VerdeFam recebeu 110 mil contos de parceiros para aplicar na saúde sexual e reprodutiva

Cidade da Praia, 17 Mar (Inforpress) –  A Associação Cabo-verdiana para a Protecção da Família (VerdeFam) recebeu nos últimos cinco anos, por parte dos parceiros de desenvolvimento, cerca de 110 mil contos para aplicar no domínio da saúde sexual e reprodutiva.

A informação foi avançada hoje pelo presidente da VerdeFam, Francisco Tavares, durante uma conferência de imprensa para apresentação das actividades celebrativas dos 25 anos desta associação, assinalada no dia 25 de Março.

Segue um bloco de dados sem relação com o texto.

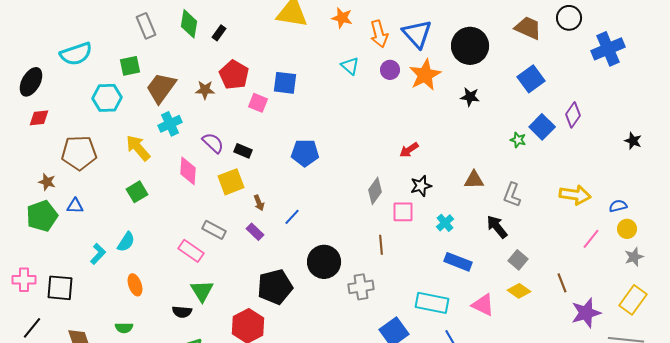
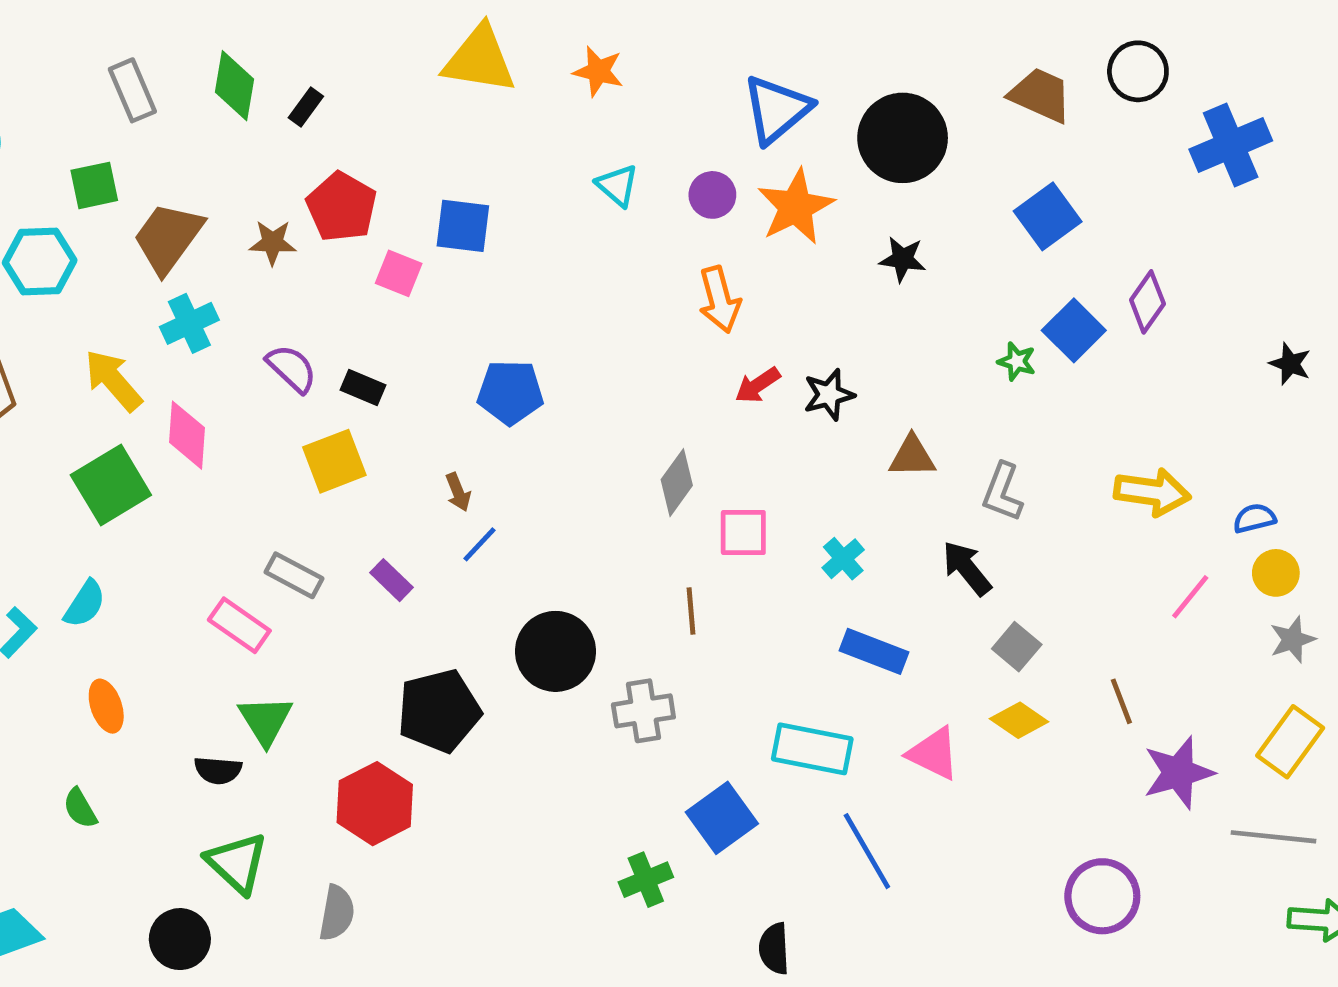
orange arrow: (379, 34) -> (720, 300), moved
blue triangle: (417, 34) -> (777, 109), turned 32
pink diamond: (188, 171) -> (187, 435), moved
black star: (421, 186) -> (829, 395), moved
green square: (137, 192) -> (111, 485), size x1.5
brown arrow: (259, 203) -> (458, 492), moved
green semicircle: (124, 328) -> (80, 808), turned 60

“Basta dizer que no último ano nós aplicamos neste domínio cerca de 52 mil contos do nosso orçamento e se analisarmos, nos últimos cinco anos, seguramente, estaremos próximos de 200 mil contos aplicados no domínio da saúde sexual e reprodutiva”, avançou.

Segundo Francisco Tavares, a VerdeFam vem contribuindo para a concretização do Objectivo para o Desenvolvimento Sustentável 3, relacionado com saúde de qualidade, e para que se promova o bem-estar para todas e em todas as idades.

Na área de saúde sexual e reprodutiva, disse que esta associação vem dando o seu contributo para que “ninguém fique para trás”, uma vez que, não obstante o progresso registado no País, muitas pessoas ficaram para trás, principalmente os homens que não têm costume de procurar o serviço sexual e reprodutiva.

Referindo-se a dados, informou que em 2018 a associação atendeu 13.290 pessoas nos serviços de planeamento familiar, no serviço de consulta atendeu 8.117 pessoas, realizou 10.611 exames e atendeu “milhares de pessoas” nos cinco postos móveis em todo o País.

“Temos orgulho em afirmar que demos o nosso contributo para que hoje as mulheres cabo-verdianas exerçam cada vez melhor o seu direito à saúde sexual reprodutiva, ou seja, o direito de decidir, com mais autonomia, quantos filhos ter, quando tê-los e com quem tê-los e com que espaçamento”, regozijou-se.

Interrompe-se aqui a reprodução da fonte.